Major depression is common, leading to marked suffering for patients and families and causing physical and mental disability, with a substantial economic burden. Although major depression is prevalent across different cultures and effective pharmacological and psychosocial interventions are available, low remission rates in clinical practice are discouraging. Poor outcomes are related to inadequate dose and duration of pharmacotherapy, poor treatment adherence, high dropout, and frequent as well as unnecessary medication changes. In addition, inconsistency of treatment strategies among clinicians is common. Even in current, guideline-driven practice, there are often wide variations in clinicians’ behaviors, resulting in practice bias rather than a tailored and individualized treatment algorithm.

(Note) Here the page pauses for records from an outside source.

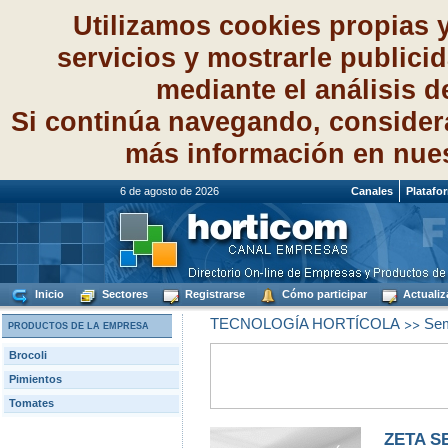
Utilizamos cookies propias 
servicios y mostrarle publici
mediante el análisis 
Si continúa navegando, consider
más información en nue
6 de agosto de 2026
Canales
Platafo
Inicio
Sectores
Registrarse
Cómo participar
Actualiz
>>
TECNOLOGÍA HORTÍCOLA
Sem
PRODUCTOS DE LA EMPRESA
Brocoli
Pimientos
Tomates
ZETA SE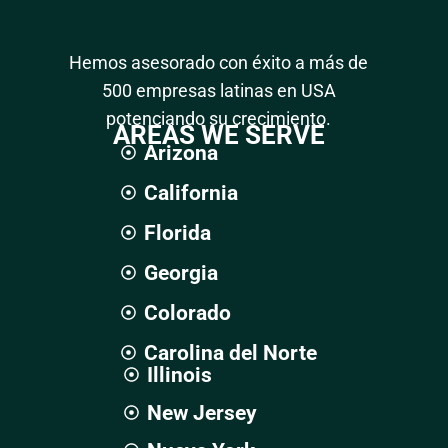
Hemos asesorado con éxito a más de
500 empresas latinas en USA
potenciando su crecimiento.
AREAS WE SERVE
Arizona
California
Florida
Georgia
Colorado
Carolina del Norte
Illinois
New Jersey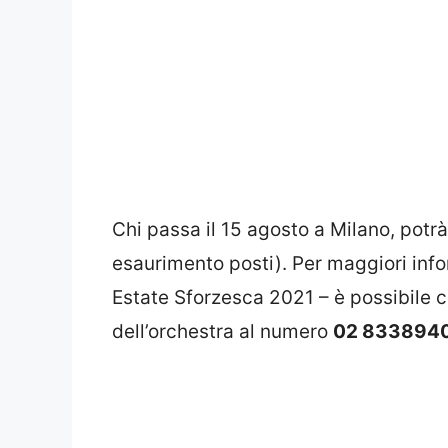
Chi passa il 15 agosto a Milano, potr
esaurimento posti). Per maggiori info
Estate Sforzesca 2021 – è possibile c
dell’orchestra al numero
02 8338940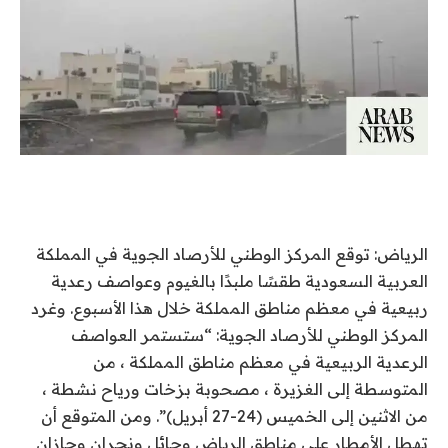
الرياض: توقع المركز الوطني للأرصاد الجوية في المملكة
العربية السعودية طقسًا ملبدًا بالغيوم وعواصف رعدية
ربيعية في معظم مناطق المملكة خلال هذا الأسبوع. وغرد
المركز الوطني للأرصاد الجوية: “ستستمر العواصف
الرعدية الربيعية في معظم مناطق المملكة ، من
المتوسطة إلى الغزيرة ، مصحوبة بزخات ورياح نشطة ،
من الاثنين إلى الخميس (24-27 أبريل)”. ومن المتوقع أن
تهطل الأمطار على مناطق الرياض وحائل ونجران وجازان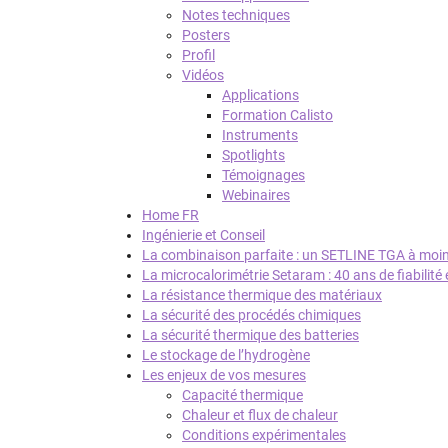
Notes techniques
Posters
Profil
Vidéos
Applications
Formation Calisto
Instruments
Spotlights
Témoignages
Webinaires
Home FR
Ingénierie et Conseil
La combinaison parfaite : un SETLINE TGA à moi
La microcalorimétrie Setaram : 40 ans de fiabilité
La résistance thermique des matériaux
La sécurité des procédés chimiques
La sécurité thermique des batteries
Le stockage de l’hydrogène
Les enjeux de vos mesures
Capacité thermique
Chaleur et flux de chaleur
Conditions expérimentales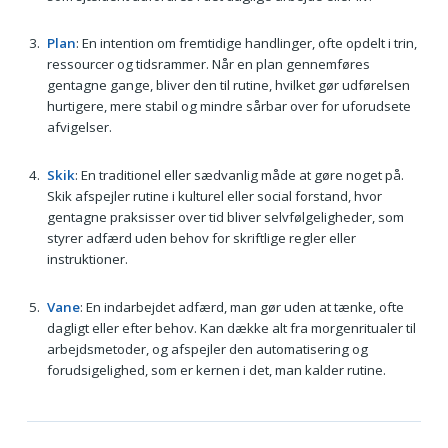
Plan
: En intention om fremtidige handlinger, ofte opdelt i trin,
ressourcer og tidsrammer. Når en plan gennemføres
gentagne gange, bliver den til rutine, hvilket gør udførelsen
hurtigere, mere stabil og mindre sårbar over for uforudsete
afvigelser.
Skik
: En traditionel eller sædvanlig måde at gøre noget på.
Skik afspejler rutine i kulturel eller social forstand, hvor
gentagne praksisser over tid bliver selvfølgeligheder, som
styrer adfærd uden behov for skriftlige regler eller
instruktioner.
Vane
: En indarbejdet adfærd, man gør uden at tænke, ofte
dagligt eller efter behov. Kan dække alt fra morgenritualer til
arbejdsmetoder, og afspejler den automatisering og
forudsigelighed, som er kernen i det, man kalder rutine.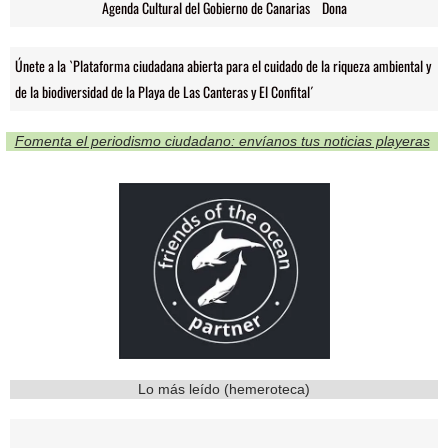
Agenda Cultural del Gobierno de Canarias
Dona
Únete a la `Plataforma ciudadana abierta para el cuidado de la riqueza ambiental y
de la biodiversidad de la Playa de Las Canteras y El Confital´
Fomenta el periodismo ciudadano: envíanos tus noticias playeras
Lo más leído (hemeroteca)
8800
3
9751
12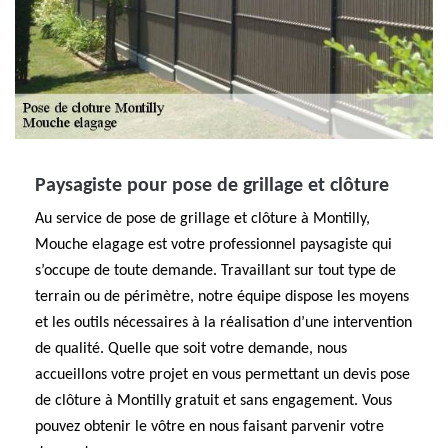
Paysagiste pour pose de grillage et clôture
Au service de pose de grillage et clôture à Montilly,
Mouche elagage est votre professionnel paysagiste qui
s’occupe de toute demande. Travaillant sur tout type de
terrain ou de périmètre, notre équipe dispose les moyens
et les outils nécessaires à la réalisation d’une intervention
de qualité. Quelle que soit votre demande, nous
accueillons votre projet en vous permettant un devis pose
de clôture à Montilly gratuit et sans engagement. Vous
pouvez obtenir le vôtre en nous faisant parvenir votre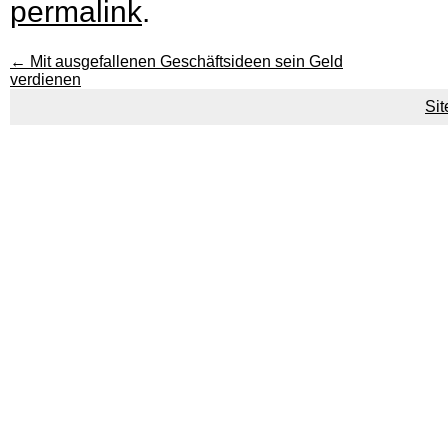
permalink
.
←
Mit ausgefallenen Geschäftsideen sein Geld
verdienen
Si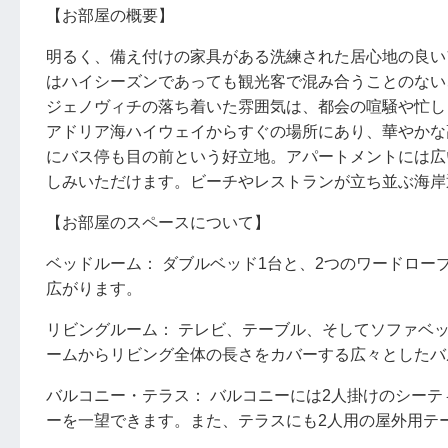
【お部屋の概要】
明るく、備え付けの家具がある洗練された居心地の良いアパ
はハイシーズンであっても観光客で混み合うことのない
ジェノヴィチの落ち着いた雰囲気は、都会の喧騒や忙し
アドリア海ハイウェイからすぐの場所にあり、華やかな高級
にバス停も目の前という好立地。アパートメントには広
しみいただけます。ビーチやレストランが立ち並ぶ海岸
【お部屋のスペースについて】
ベッドルーム： ダブルベッド1台と、2つのワードロ
広がります。
リビングルーム： テレビ、テーブル、そしてソファベ
ームからリビング全体の長さをカバーする広々としたバ
バルコニー・テラス： バルコニーには2人掛けのシー
ーを一望できます。また、テラスにも2人用の屋外用テ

So opens a new paper that has a large goal: trying to reduce that “wide variation” and improve patient care.
This week’s Reading: “Measurement-Based Care Versus Standard Care for Major Depression: A Randomized Controlled Trial With Blind Raters” by Tong Guo et al., just published online (and ahead of print) by The American Journal of Psychiatry.
Find the paper here:
http://ajp.psychiatryonline.org/doi/full/10.1176/appi.ajp.2015.14050652
Here’s a quick summary: big study, big journal, and big implications for depression management (and, yes, your patients). In a head-to-head comparison, patients did better when depression management included an algorithm for medications rather than regular psychiatrist care.
This Reading will be the first part in a three-part series on depression.
This week: a look at better psychopharmacological management.
Next week: consideration of better treatment in the primary care setting.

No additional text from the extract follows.